Wie nehmt ihr das wahr?
Hab ich nicht so wahrgenommen. Die meisten scheinen zufällig in dieses Lebenskonzept gefallen zu sein. Oft ist es auch ein längerer Prozess, sich selbst einzugestehen, mehre Partner lieben zu können und auch zu wollen. Wenn dies der Fall ist, wird es einem normalerweise immer wieder im Leben passieren, dass man sich trotz vorhandener Beziehungen in jemanden anderen verliebt bzw. Liebe entsteht.
Ich z.B. verliebe mich sehr schnell, wenn mir jemand nahe kommt. Vermutlich auch, weil mir das Gefühl so gut gefällt. Schmetterlinge, überall Schmetterlinge ...
Und was bedeutet Polymory in der Hinsicht für euch? Ist es einfach ein (Bewusst-)Sein, das man in sich trägt, egal ob man nur einen oder auch gar keinen Partner hat, und das nicht zu einer aktiven oder latenten Suche führt?
Ja, es ist ein Bewusstsein in mir. Ich suche nie, aber dennoch werden mir immer wieder Menschen über den Weg laufen, die mir plötzlich nahe kommen und bei denen eben genau jenes spezielle Gefühl ausgelöst wird.
Rückblickend betrachtet, ist mir dies bereits mit 17 aufgefallen. Bei meinem ersten Freund und dennoch war da dieser andere, bei dem es klickte.
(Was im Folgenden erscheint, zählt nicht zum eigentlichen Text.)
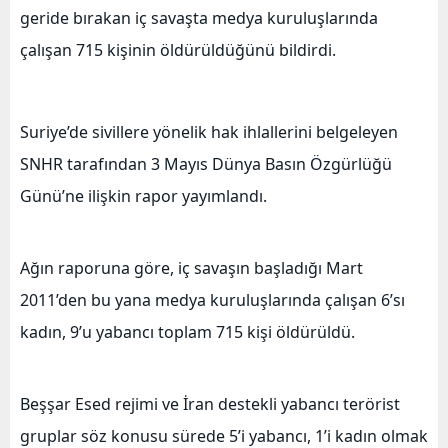
geride bırakan iç savaşta medya kuruluşlarında
çalışan 715 kişinin öldürüldüğünü bildirdi.
Suriye’de sivillere yönelik hak ihlallerini belgeleyen
SNHR tarafından 3 Mayıs Dünya Basın Özgürlüğü
Günü’ne ilişkin rapor yayımlandı.
Ağın raporuna göre, iç savaşın başladığı Mart
2011’den bu yana medya kuruluşlarında çalışan 6’sı
kadın, 9’u yabancı toplam 715 kişi öldürüldü.
Beşşar Esed rejimi ve İran destekli yabancı terörist
gruplar söz konusu sürede 5’i yabancı, 1’i kadın olmak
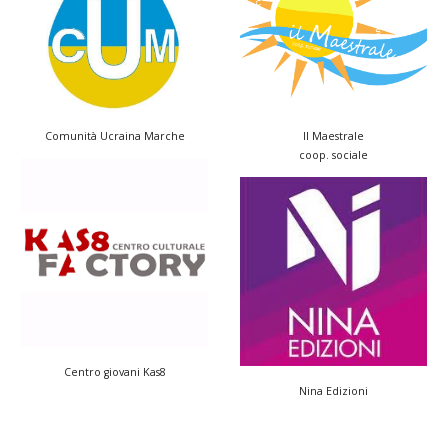
Il Maestrale
Comunità Ucraina Marche
coop. sociale
Centro giovani Kas8
Nina Edizioni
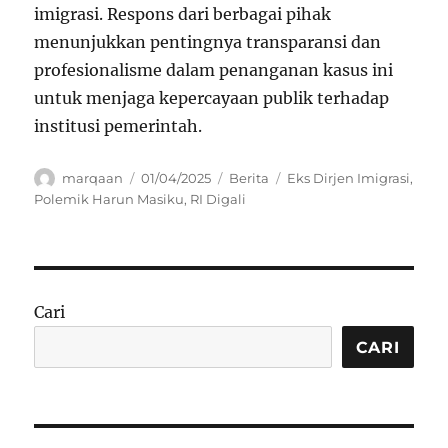
imigrasi. Respons dari berbagai pihak
menunjukkan pentingnya transparansi dan
profesionalisme dalam penanganan kasus ini
untuk menjaga kepercayaan publik terhadap
institusi pemerintah.
Author
Posted
Categories
Tags
marqaan
01/04/2025
Berita
Eks Dirjen Imigrasi
,
on
Polemik Harun Masiku
,
RI Digali
Cari
CARI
Damals hab ich dem noch nicht nachgegeben, hab mich selbst infrage gestellt, weil die Welt einen schließlich suggeriert, dass so etwas falsch wäre. Monogamie und so. Mittlerweile sehe ich das anders. Ich kann mehrere Menschen gleichzeitig lieben und ich möchte die Freiheit haben, dies auch ausleben zu können.
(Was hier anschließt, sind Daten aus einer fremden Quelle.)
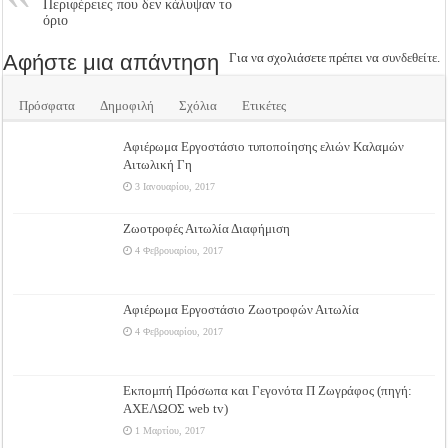
Περιφέρειες που δεν κάλυψαν το
όριο
Αφήστε μια απάντηση
Για να σχολιάσετε πρέπει να
συνδεθείτε
.
Πρόσφατα
Δημοφιλή
Σχόλια
Ετικέτες
Αφιέρωμα Εργοστάσιο τυποποίησης ελιών Καλαμών
Αιτωλική Γη
3 Ιανουαρίου, 2017
Ζωοτροφές Αιτωλία Διαφήμιση
4 Φεβρουαρίου, 2017
Αφιέρωμα Εργοστάσιο Ζωοτροφών Αιτωλία
4 Φεβρουαρίου, 2017
Εκπομπή Πρόσωπα και Γεγονότα Π Ζωγράφος (πηγή:
ΑΧΕΛΩΟΣ web tv)
1 Μαρτίου, 2017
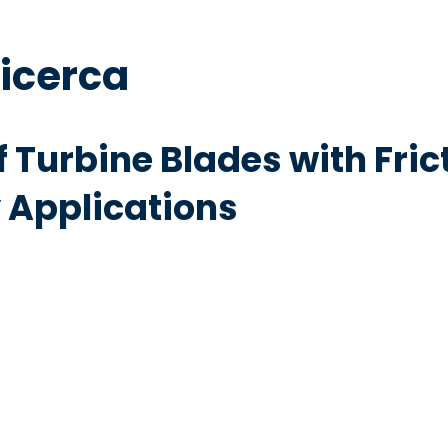
ricerca
Turbine Blades with Fric
 Applications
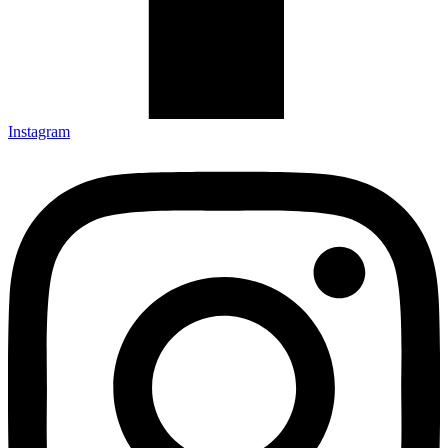
Instagram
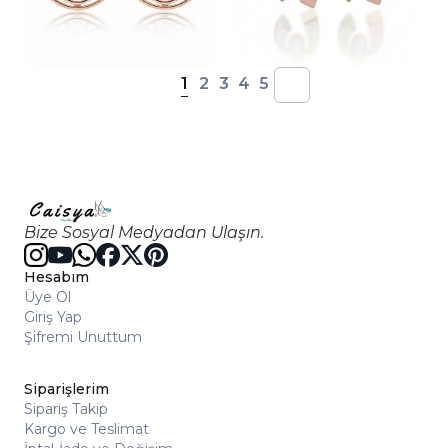
1
2
3
4
5
Bize Sosyal Medyadan Ulaşın.
Hesabım
Üye Ol
Giriş Yap
Şifremi Unuttum
Siparişlerim
Sipariş Takip
Kargo ve Teslimat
Oder ist es ein Gefühl von Unvollständig-Sein, wenn nicht (mindestens) ein weiterere Partner die Beziehung zu einem Geflecht erweitert, so dass ihr auf einer permanenten, mehr oder weniger aktive Suche seid nach dem "weiteren"?
Unvollständig fühle ich mich nur, wenn ich mich unfrei in meinem Bedürfnissen und meinen entstehenden Empfindungen fühle. Mit einem Mono-Partner kann der Weg in die Freiheit nun einmal ein sehr langer sein.
Aber immerhin akzeptiert er mittlerweile, dass ich bisweilen Gefühle für andere entwickle.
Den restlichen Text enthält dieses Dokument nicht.